The Latest Sparkly Thing 

by tristero

Damn straight it's damning. But no one should be distracted by this single sparkly thing because it's neither a verbatim record of what was said nor is it the entire story.

And that is my biggest concern, that the press will in its hive wisdom decide that it was damning enough and that now the story is complete. It is not.

The entire, original, complete, unredacted whistleblower complaint needs to be turned over to Congress. Now.

But the press coverage I've seen, with the exception of Maddow, still is minimizing the blatant lawbreaking that Trump, Barr, and Maguire are perpetrating. [SEE UPDATE 2 Below]

UPDATE: The Republicans desperately want reporting to stop with the transcript.
Sen. Lindsey Graham, chairman of the Judiciary Committee, told reporters that this transcript doesn't justify an impeachment. 
"From my point of view, to impeach any president over a phone call like this would be insane," Graham said.
The GOP is trying to pretend the story begins and ends with a few remarks that have been reported in a paraphrased fashion.

Again, this non-transcript is just the latest sparkly thing. The press has to do its job. It simply must place this non-transcript in context and make it clear that it is just one of several pieces of the story.
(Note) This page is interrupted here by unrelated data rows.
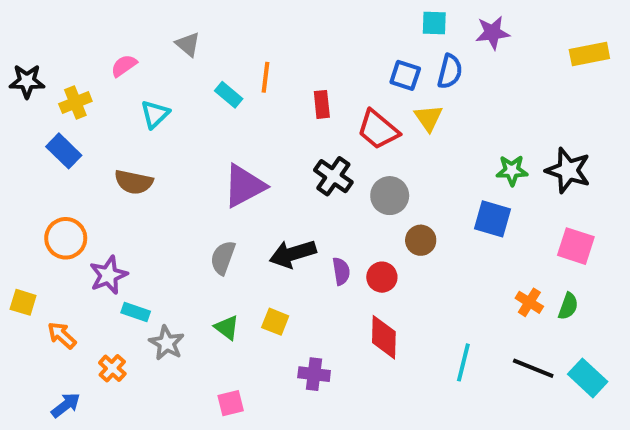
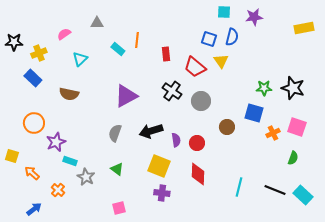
gray triangle: (188, 44) -> (97, 23), turned -40
brown circle: (421, 240) -> (227, 127), moved
orange cross: (529, 302) -> (273, 133), moved, turned 32
yellow square: (275, 322) -> (159, 166), moved, size x1.6

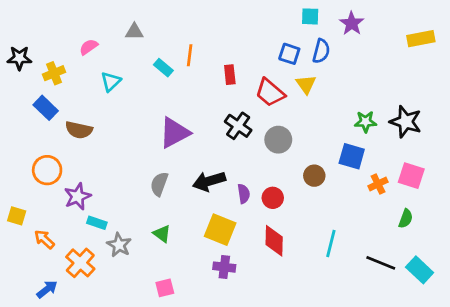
purple star: (254, 17) -> (352, 23), turned -30
brown semicircle: (69, 94) -> (79, 130), moved
cyan line: (239, 187) -> (331, 243), moved
orange cross: (58, 190) -> (80, 263), size x1.5

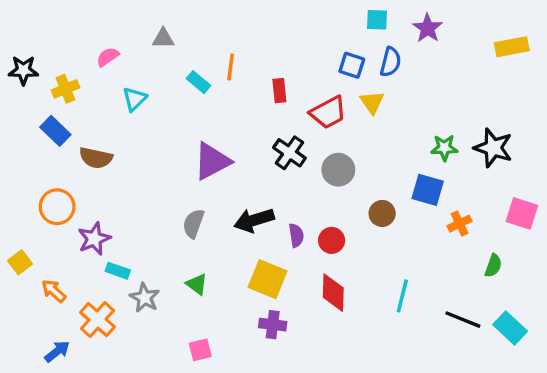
red trapezoid: (270, 93) -> (328, 112), turned -68
pink square: (411, 176) -> (522, 213), moved
yellow square: (17, 216) -> (20, 262), turned 36

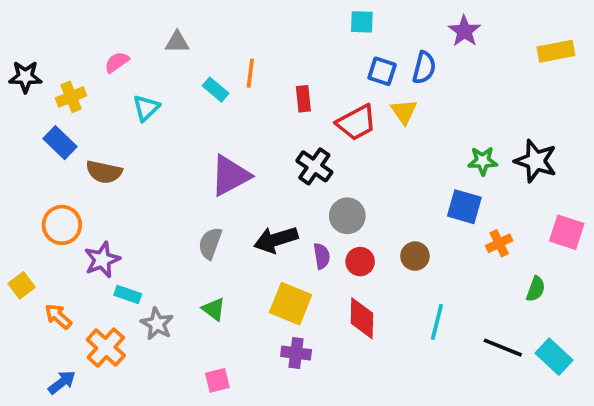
cyan square: (377, 20) -> (362, 22), moved
gray circle: (338, 170) -> (347, 216), moved
brown circle: (382, 213) -> (415, 256), moved

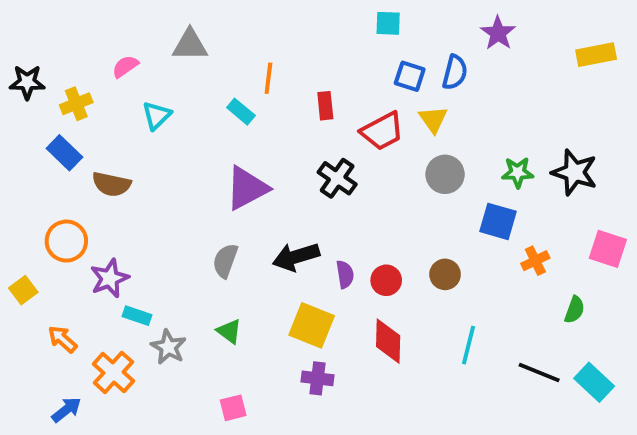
gray triangle: (177, 42) -> (190, 45), size x1.4
cyan rectangle: (216, 90) -> (241, 112), moved
gray circle: (347, 216) -> (445, 174), moved
yellow square: (22, 285) -> (23, 290), moved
They have to aggressively report the lawless behavior of the the Trump administration in their attempt to suppress the whistleblower complaint. [Paragraph updated after posting to reflect the fact that transcript is in fact not a transcript.]

UPDATE 2: This is exactly what I mean by the press minimizing the story:
The release did not go far enough for many Democrats, who have demanded to see the full complaint about Mr. Trump’s actions lodged by a whistle-blower, which has not been shared with Congress.
The implications in what the reporter wrote are (1) that the non-verbatim release of a phone call's contents did go far enough; (2) that the "demands" are partisan; and (3) that this isn't a clear case of breaking the law but rather merely a "demand."

Once again, the release of a non-verbatim description of a phone call is just one piece of a larger story, the demands are not partisan, and this is a very clear case of the Trump administration deliberately breaking a law that could not have been written clearer.